We acknowledge the limitations of our study: 1. Our discovery cohort has a relatively low number of patients enrolled from a single center, and the clinical outcome data rely on public datasets only. To address this issue, a dedicated prospective clinical trial benchmarking the value of the three candidate microRNAs in PC patients with clinical follow-up is needed. The design of this trial might include a subgroup analysis discriminating between peri-operative chemotherapy of the patient or different surgery types that might be applied, i.e., robotic vs. laparoscopic.

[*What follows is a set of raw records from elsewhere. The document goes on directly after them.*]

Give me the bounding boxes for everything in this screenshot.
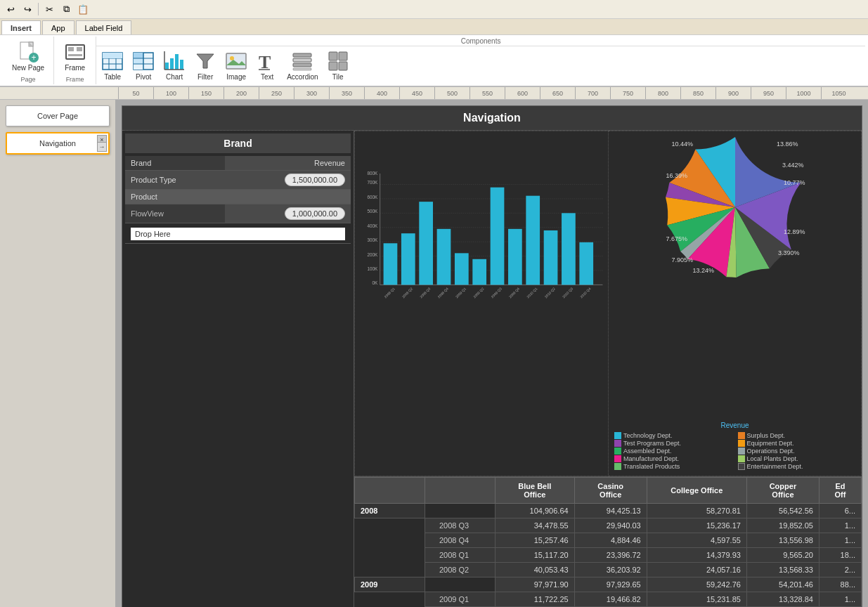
components-label: Components (96, 37, 865, 46)
brand-title: Brand (125, 133, 351, 153)
svg-text:2009 Q3: 2009 Q3 (491, 287, 503, 299)
svg-text:700K: 700K (367, 180, 378, 185)
val-2008q4-ed: 1... (819, 533, 861, 548)
ruler-mark: 150 (188, 87, 224, 100)
filter-icon (194, 50, 216, 72)
image-button[interactable]: Image (221, 48, 251, 83)
ruler-mark: 400 (364, 87, 399, 100)
quarter-cell-2008q1: 2008 Q1 (425, 548, 495, 563)
legend-label-tech: Technology Dept. (623, 432, 673, 439)
data-table: Blue BellOffice CasinoOffice College Off… (354, 477, 862, 607)
svg-rect-34 (293, 53, 311, 57)
table-button[interactable]: Table (98, 48, 127, 83)
text-button[interactable]: T Text (252, 48, 282, 83)
tab-app[interactable]: App (42, 20, 75, 34)
image-label: Image (226, 73, 246, 81)
table-header-row: Brand Revenue (125, 156, 351, 171)
frame-button[interactable]: Frame (60, 39, 90, 74)
quarter-empty (425, 577, 495, 592)
svg-text:2009 Q2: 2009 Q2 (473, 287, 485, 299)
newpage-icon: + (17, 41, 39, 63)
svg-text:2008 Q4: 2008 Q4 (437, 287, 449, 299)
val-2009q1-ca: 19,466.82 (574, 592, 647, 607)
small-toolbar: ↩ ↪ ✂ ⧉ 📋 (0, 0, 868, 19)
quarter-empty (425, 504, 495, 518)
svg-text:2008 Q3: 2008 Q3 (420, 287, 432, 299)
svg-rect-38 (329, 52, 337, 60)
svg-text:2010 Q1: 2010 Q1 (526, 287, 538, 299)
accordion-button[interactable]: Accordion (283, 48, 321, 83)
brand-table: Brand Revenue Product Type 1,500,000.00 … (125, 156, 351, 244)
legend-color-ops (738, 448, 745, 455)
tab-insert[interactable]: Insert (1, 20, 41, 34)
tile-button[interactable]: Tile (323, 48, 353, 83)
year-cell-2008: 2008 (355, 504, 425, 518)
th-quarter (425, 478, 495, 504)
tab-label-field[interactable]: Label Field (76, 20, 132, 34)
drop-here-cell[interactable]: Drop Here (125, 223, 351, 244)
val-2008q4-cu: 13,556.98 (746, 533, 819, 548)
svg-text:2008 Q1: 2008 Q1 (384, 287, 396, 299)
ruler-mark: 350 (329, 87, 364, 100)
drop-here-area[interactable]: Drop Here (131, 228, 345, 240)
bar-2010q4 (579, 242, 593, 285)
navigation-page-thumb[interactable]: × Navigation → (6, 132, 110, 155)
product-row: Product (125, 190, 351, 204)
legend-color-translated (614, 463, 621, 470)
val-2008q2-ed: 2... (819, 563, 861, 577)
redo-button[interactable]: ↪ (20, 1, 35, 17)
table-row: 2008 Q1 15,117.20 23,396.72 14,379.93 9,… (355, 548, 862, 563)
val-2009-co: 59,242.76 (647, 577, 746, 592)
legend-item-tech: Technology Dept. (614, 432, 732, 439)
svg-rect-8 (68, 54, 82, 56)
legend-color-test (614, 440, 621, 447)
group-page-buttons: + New Page (8, 38, 48, 74)
svg-text:+: + (32, 53, 37, 63)
chart-icon (163, 50, 186, 72)
filter-button[interactable]: Filter (190, 48, 220, 83)
legend-color-assembled (614, 448, 621, 455)
legend-item-ent: Entertainment Dept. (738, 463, 856, 470)
product-type-value: 1,500,000.00 (225, 171, 351, 190)
undo-button[interactable]: ↩ (3, 1, 18, 17)
svg-rect-14 (103, 53, 122, 58)
components-section: Components Table (96, 37, 865, 84)
bar-chart-area: 0K 100K 200K 300K 400K 500K 600K 700K 80… (354, 131, 609, 476)
flowview-pill[interactable]: 1,000,000.00 (285, 207, 345, 220)
chart-button[interactable]: Chart (160, 48, 189, 83)
val-2009-cu: 54,201.46 (746, 577, 819, 592)
expand-page-button[interactable]: → (97, 142, 107, 152)
page-title: Navigation (122, 106, 862, 131)
pivot-icon (132, 50, 155, 72)
year-empty (355, 533, 425, 548)
report-body: Brand Brand Revenue Product Type 1,500,0… (122, 131, 862, 607)
cut-button[interactable]: ✂ (41, 1, 57, 17)
th-year (355, 478, 425, 504)
svg-text:200K: 200K (367, 252, 378, 257)
quarter-cell-2008q4: 2008 Q4 (425, 533, 495, 548)
tile-label: Tile (332, 73, 344, 81)
pivot-button[interactable]: Pivot (129, 48, 158, 83)
chart-label: Chart (166, 73, 183, 81)
legend-label-ent: Entertainment Dept. (747, 463, 803, 470)
new-page-button[interactable]: + New Page (8, 39, 48, 74)
svg-text:2010 Q2: 2010 Q2 (544, 287, 556, 299)
cover-page-thumb[interactable]: Cover Page (6, 105, 110, 126)
table-row: 2008 104,906.64 94,425.13 58,270.81 56,5… (355, 504, 862, 518)
quarter-cell-2008q2: 2008 Q2 (425, 563, 495, 577)
image-icon (225, 50, 247, 72)
navigation-page-label: Navigation (13, 139, 103, 148)
legend-label-equip: Equipment Dept. (747, 440, 794, 447)
copy-button[interactable]: ⧉ (58, 1, 74, 17)
bar-2008q1 (384, 243, 398, 285)
val-2009-bb: 97,971.90 (495, 577, 575, 592)
legend-color-equip (738, 440, 745, 447)
svg-rect-6 (68, 47, 74, 51)
separator (38, 3, 39, 15)
svg-text:400K: 400K (367, 223, 378, 228)
svg-rect-41 (339, 62, 347, 70)
product-type-pill[interactable]: 1,500,000.00 (285, 174, 345, 186)
report-page: Navigation Brand Brand Revenue Product T… (122, 105, 862, 607)
svg-rect-29 (226, 53, 246, 69)
paste-button[interactable]: 📋 (75, 1, 91, 17)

In this context, the most relevant clinical development would be the development of a minimally invasive, sensitive, and specific detection tool to identify pancreatic intraepithelial neoplasia or intraductal papillary mucinous neoplasms to detect PC development in the early stage. A possible trial shall include the option to enroll those patients and analyze their blood, as the disease is currently mostly identified by coincidental diagnosis. Our conducted literature search did not identify any microRNA dataset for this disease in the public domain that could be interrogated in our study. Moreover, due to insufficient depth of available data on the DNA mutation status of our analyzed tumor samples, we cannot confirm any utility of our test to discriminate among the genetic tumor subtypes. 2. Biomarker analysis is based on ultrasensitive next-generation sequencing data acquisition. The execution of a wet lab confirmatory trial, ideally on prospectively collected samples as described above, using targeted RNA quantification, such as RT‒qPCR or CRISPR/Cas diagnostics, is useful to validate our discovery [40].

Conclusions

In this study, a panel of three miRNAs (hsa-miR-1246, hsa-miR-205-5p, and hsa-miR-191-5p) was used to predict PC independent of the disease stage. Quantifying the transcript levels of hsa-miRNA 205-5p in the serum of patients might help to improve the stratification of tumor patients from patients with pancreatitis and can help to inform surgeons of the completeness of resection of the tumor area in a perioperative setting. The underlying mechanism and the utility of the proposed strategy to identify tumor subtypes need to be evaluated in follow-up studies.